La ville d’Ilebo, chef-lieu du territoire éponyme dans la province du Kasaï, traverse une situation préoccupante marquée par la dégradation avancée de ses infrastructures et un sentiment d’abandon exprimé par une partie de la population.
Situé en République démocratique du Congo, le territoire d’Ilebo comprend quatre secteurs administratifs : Mapangu, Malu-Malu, Basongo et Banga. Couvrant une superficie de 15 632 km², il occupe une position stratégique dans l’espace provincial et national, notamment pour l’évacuation des produits agricoles à travers le port d’Ilebo, anciennement appelé port Francqui, considéré comme le deuxième plus grand port du pays après celui de Matadi.

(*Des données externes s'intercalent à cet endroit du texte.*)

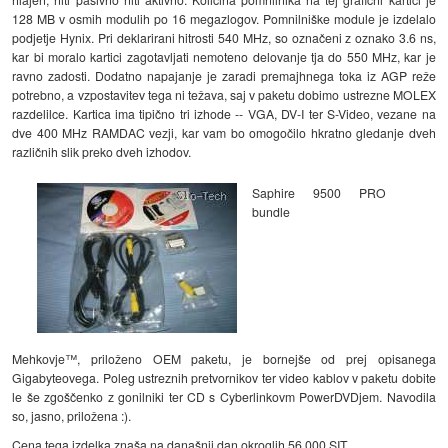
128 MB v osmih modulih po 16 megazlogov. Pomnilniške module je izdelalo
podjetje Hynix. Pri deklarirani hitrosti 540 MHz, so označeni z oznako 3.6 ns,
kar bi moralo kartici zagotavljati nemoteno delovanje tja do 550 MHz, kar je
ravno zadosti. Dodatno napajanje je zaradi premajhnega toka iz AGP reže
potrebno, a vzpostavitev tega ni težava, saj v paketu dobimo ustrezne MOLEX
razdelilce. Kartica ima tipično tri izhode -- VGA, DV-I ter S-Video, vezane na
dve 400 MHz RAMDAC vezji, kar vam bo omogočilo hkratno gledanje dveh
različnih slik preko dveh izhodov.
Saphire 9500 PRO
bundle
Mehkovje™, priloženo OEM paketu, je bornejše od prej opisanega
Gigabyteovega. Poleg ustreznih pretvornikov ter video kablov v paketu dobite
le še zgoščenko z gonilniki ter CD s Cyberlinkovm PowerDVDjem. Navodila
so, jasno, priložena :).
Cena tega izdelka znaša na današnji dan okroglih 56.000 SIT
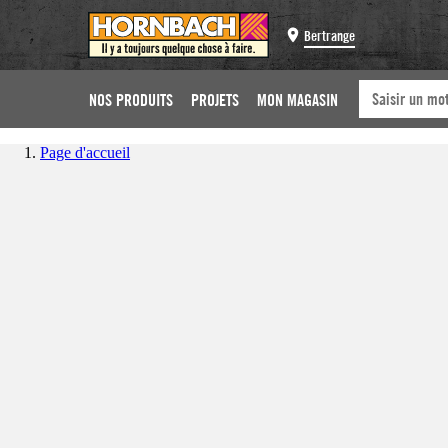
Bertrange
NOS PRODUITS
PROJETS
MON MAGASIN
Page d'accueil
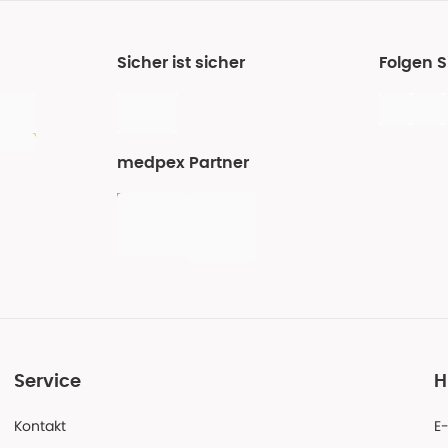
Sicher ist sicher
Folgen 
medpex Partner
Service
H
Kontakt
E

Point navigable le plus en amont de la rivière Kasaï, Ilebo constitue un carrefour important des communications en RDC, reliée à Kinshasa par voie fluviale et à Lubumbashi par le chemin de fer.
Cependant, la ville fait face à de multiples défis : érosions menaçant plusieurs quartiers, absence quasi totale de routes asphaltées, insuffisance d’infrastructures sanitaires, carence en transports publics (bus et taxis) et recrudescence du banditisme urbain. À cela s’ajoute l’absence d’unités industrielles capables de dynamiser l’économie locale.

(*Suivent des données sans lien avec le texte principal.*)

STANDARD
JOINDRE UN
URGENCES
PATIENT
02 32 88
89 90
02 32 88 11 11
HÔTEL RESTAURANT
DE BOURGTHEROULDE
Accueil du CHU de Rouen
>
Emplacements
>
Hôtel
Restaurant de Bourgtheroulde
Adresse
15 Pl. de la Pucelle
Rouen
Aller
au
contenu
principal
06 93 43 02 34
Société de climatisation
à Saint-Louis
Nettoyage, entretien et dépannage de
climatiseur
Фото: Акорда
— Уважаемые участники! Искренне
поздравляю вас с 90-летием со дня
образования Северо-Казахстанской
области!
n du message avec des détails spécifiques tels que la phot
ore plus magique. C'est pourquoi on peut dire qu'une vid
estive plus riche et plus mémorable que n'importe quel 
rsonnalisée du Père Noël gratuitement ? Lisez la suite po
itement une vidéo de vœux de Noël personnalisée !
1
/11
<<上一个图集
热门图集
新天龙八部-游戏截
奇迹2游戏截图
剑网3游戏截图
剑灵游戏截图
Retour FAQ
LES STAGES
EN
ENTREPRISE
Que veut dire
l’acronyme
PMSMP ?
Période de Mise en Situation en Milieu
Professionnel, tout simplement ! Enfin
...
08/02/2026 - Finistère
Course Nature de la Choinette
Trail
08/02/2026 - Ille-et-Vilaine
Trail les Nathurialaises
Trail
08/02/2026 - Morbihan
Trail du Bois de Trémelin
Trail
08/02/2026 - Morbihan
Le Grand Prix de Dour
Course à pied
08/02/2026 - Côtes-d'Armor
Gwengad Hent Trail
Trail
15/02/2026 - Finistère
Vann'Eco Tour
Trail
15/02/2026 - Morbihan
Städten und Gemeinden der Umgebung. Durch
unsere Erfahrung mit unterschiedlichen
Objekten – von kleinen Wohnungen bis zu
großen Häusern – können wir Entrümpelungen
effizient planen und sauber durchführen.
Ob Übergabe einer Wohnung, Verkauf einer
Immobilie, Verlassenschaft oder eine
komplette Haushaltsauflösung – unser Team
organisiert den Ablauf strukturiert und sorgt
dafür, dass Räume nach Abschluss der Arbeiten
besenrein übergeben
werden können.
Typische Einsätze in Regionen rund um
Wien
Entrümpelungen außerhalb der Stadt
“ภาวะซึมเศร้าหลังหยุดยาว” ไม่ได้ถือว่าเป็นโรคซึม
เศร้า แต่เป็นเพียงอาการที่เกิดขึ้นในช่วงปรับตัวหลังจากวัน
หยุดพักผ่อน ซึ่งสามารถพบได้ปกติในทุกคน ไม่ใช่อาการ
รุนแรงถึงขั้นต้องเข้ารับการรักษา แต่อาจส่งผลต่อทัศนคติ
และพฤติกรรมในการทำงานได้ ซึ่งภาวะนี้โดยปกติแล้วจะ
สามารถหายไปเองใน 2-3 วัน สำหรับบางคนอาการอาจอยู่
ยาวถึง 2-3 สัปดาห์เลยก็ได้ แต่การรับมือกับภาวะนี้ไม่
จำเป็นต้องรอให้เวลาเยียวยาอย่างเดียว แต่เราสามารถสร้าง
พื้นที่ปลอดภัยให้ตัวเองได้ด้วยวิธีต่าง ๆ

Face à cette situation, des voix s’élèvent au sein de la population pour dénoncer ce qu’elles qualifient de manque de vision et de leadership des autorités provinciales, en particulier du gouverneur du Kasaï, Crispin Mukendi. Certains habitants estiment que le territoire d’Ilebo ne bénéficie pas d’une attention suffisante de la part de l’exécutif provincial.
La population lance ainsi un appel au Chef de l’État, Félix Tshisekedi, afin qu’une action urgente soit envisagée pour la relance et la modernisation de cette entité stratégique du Kasaï.
Pour de nombreux habitants, la revitalisation d’Ilebo passe par un programme d’urgence axé sur la lutte contre les érosions, la réhabilitation des routes, le renforcement des infrastructures sanitaires et la sécurisation de la ville, afin de redonner à ce carrefour économique son rôle moteur dans le développement provincial et national.